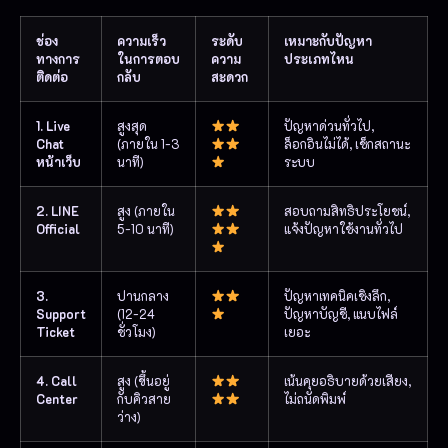
ช่อง
ความเร็ว
ระดับ
เหมาะกับปัญหา
ทางการ
ในการตอบ
ความ
ประเภทไหน
ติดต่อ
กลับ
สะดวก
1. Live
สูงสุด
ปัญหาด่วนทั่วไป,
Chat
(ภายใน 1-3
ล็อกอินไม่ได้, เช็กสถานะ
หน้าเว็บ
นาที)
ระบบ
2. LINE
สูง (ภายใน
สอบถามสิทธิประโยชน์,
Official
5-10 นาที)
แจ้งปัญหาใช้งานทั่วไป
3.
ปานกลาง
ปัญหาเทคนิคเชิงลึก,
Support
(12-24
ปัญหาบัญชี, แนบไฟล์
Ticket
ชั่วโมง)
เยอะ
4. Call
สูง (ขึ้นอยู่
เน้นคุยอธิบายด้วยเสียง,
Center
กับคิวสาย
ไม่ถนัดพิมพ์
ว่าง)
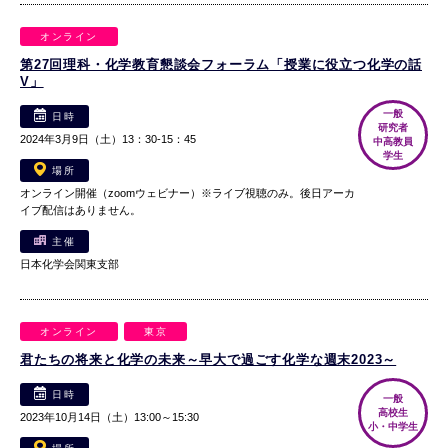
オンライン
第27回理科・化学教育懇談会フォーラム「授業に役立つ化学の話
V」
一般
日時
研究者
2024年3月9日（土）13：30-15：45
中高教員
学生
場所
オンライン開催（zoomウェビナー）※ライブ視聴のみ。後日アーカ
イブ配信はありません。
主催
日本化学会関東支部
オンライン
東京
君たちの将来と化学の未来～早大で過ごす化学な週末2023～
日時
一般
高校生
2023年10月14日（土）13:00～15:30
小・中学生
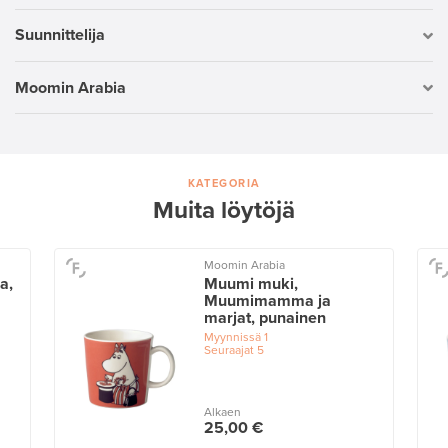
Suunnittelija
Moomin Arabia
KATEGORIA
Muita löytöjä
Moomin Arabia
a,
Muumi muki,
Muumimamma ja
marjat, punainen
Myynnissä
1
Seuraajat
5
Alkaen
25,00 €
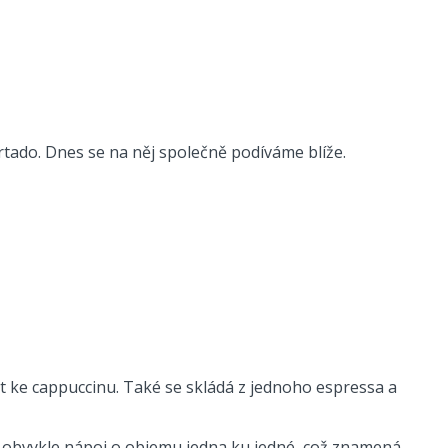
tado. Dnes se na něj společně podíváme blíže.
at ke cappuccinu. Také se skládá z jednoho espressa a
je obvykle nápoj o objemu jedna ku jedné, což znamená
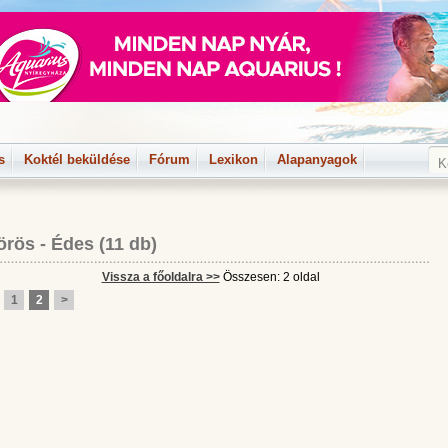
s
Koktél beküldése
Fórum
Lexikon
Alapanyagok
örös
-
Édes
(11 db)
Vissza a főoldalra >>
Összesen: 2 oldal
1
2
>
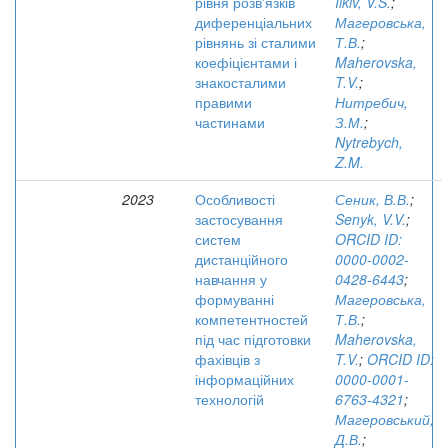
рівня розв'язків
Ilkiv, V.S.
;
диференціальних
Магеровська,
рівнянь зі сталими
Т.В.
;
коефіцієнтами і
Maherovska,
знакосталими
T.V.
;
правими
Нитребич,
частинами
З.М.
;
Nytrebych,
Z.M.
2023
Особливості
Сеник, В.В.
;
застосування
Senyk, V.V.
;
систем
ORCID ID:
дистанційного
0000-0002-
навчання у
0428-6443
;
формуванні
Магеровська,
компетентностей
Т.В.
;
під час підготовки
Maherovska,
фахівців з
T.V.
;
ORCID ID:
інформаційних
0000-0001-
технологій
6763-4321
;
Магеровський,
Д.В.
;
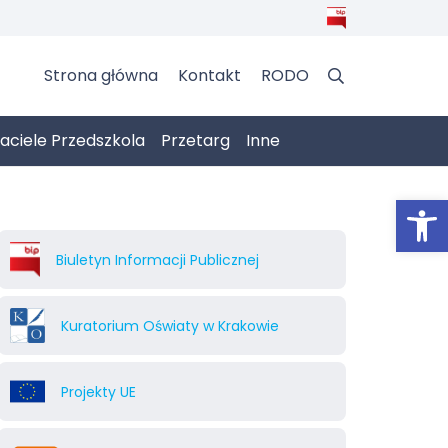
Strona główna
Kontakt
RODO
jaciele Przedszkola
Przetarg
Inne
Otwórz 
Biuletyn Informacji Publicznej
Kuratorium Oświaty w Krakowie
Projekty UE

### Exercise directions
So that the copy stays exact, reproduce each record word for word and leave its images out.

### Exercise solution
ช่อง
ความเร็ว
ระดับ
เหมาะกับปัญหา
ทางการ
ในการตอบ
ความ
ประเภทไหน
ติดต่อ
กลับ
สะดวก
1. Live
สูงสุด
ปัญหาด่วนทั่วไป,
Chat
(ภายใน 1-3
ล็อกอินไม่ได้, เช็กสถานะ
หน้าเว็บ
นาที)
ระบบ
2. LINE
สูง (ภายใน
สอบถามสิทธิประโยชน์,
Official
5-10 นาที)
แจ้งปัญหาใช้งานทั่วไป
3.
ปานกลาง
ปัญหาเทคนิคเชิงลึก,
Support
(12-24
ปัญหาบัญชี, แนบไฟล์
Ticket
ชั่วโมง)
เยอะ
4. Call
สูง (ขึ้นอยู่
เน้นคุยอธิบายด้วยเสียง,
Center
กับคิวสาย
ไม่ถนัดพิมพ์
ว่าง)
オンライン
第27回理科・化学教育懇談会フォーラム「授業に役立つ化学の話
V」
一般
日時
研究者
2024年3月9日（土）13：30-15：45
中高教員
学生
場所
オンライン開催（zoomウェビナー）※ライブ視聴のみ。後日アーカ
イブ配信はありません。
主催
日本化学会関東支部
オンライン
東京
君たちの将来と化学の未来～早大で過ごす化学な週末2023～
日時
一般
高校生
2023年10月14日（土）13:00～15:30
小・中学生
Suunnittelija
Moomin Arabia
KATEGORIA
Muita löytöjä
Moomin Arabia
a,
Muumi muki,
Muumimamma ja
marjat, punainen
Myynnissä
1
Seuraajat
5
Alkaen
25,00 €
tado. Dnes se na něj společně podíváme blíže.
at ke cappuccinu. Také se skládá z jednoho espressa a
je obvykle nápoj o objemu jedna ku jedné, což znamená
s
Koktél beküldése
Fórum
Lexikon
Alapanyagok
örös
-
Édes
(11 db)
Vissza a főoldalra >>
Összesen: 2 oldal
1
2
>
рівня розв'язків
Ilkiv, V.S.
;
диференціальних
Магеровська,
рівнянь зі сталими
Т.В.
;
коефіцієнтами і
Maherovska,
знакосталими
T.V.
;
правими
Нитребич,
частинами
З.М.
;
Nytrebych,
Z.M.
2023
Особливості
Сеник, В.В.
;
застосування
Senyk, V.V.
;
систем
ORCID ID:
дистанційного
0000-0002-
навчання у
0428-6443
;
формуванні
Магеровська,
компетентностей
Т.В.
;
під час підготовки
Maherovska,
фахівців з
T.V.
;
ORCID ID:
інформаційних
0000-0001-
технологій
6763-4321
;
Магеровський,
Д.В.
;
Strona główna
Kontakt
RODO
jaciele Przedszkola
Przetarg
Inne
Otwórz 
Biuletyn Informacji Publicznej
Kuratorium Oświaty w Krakowie
Projekty UE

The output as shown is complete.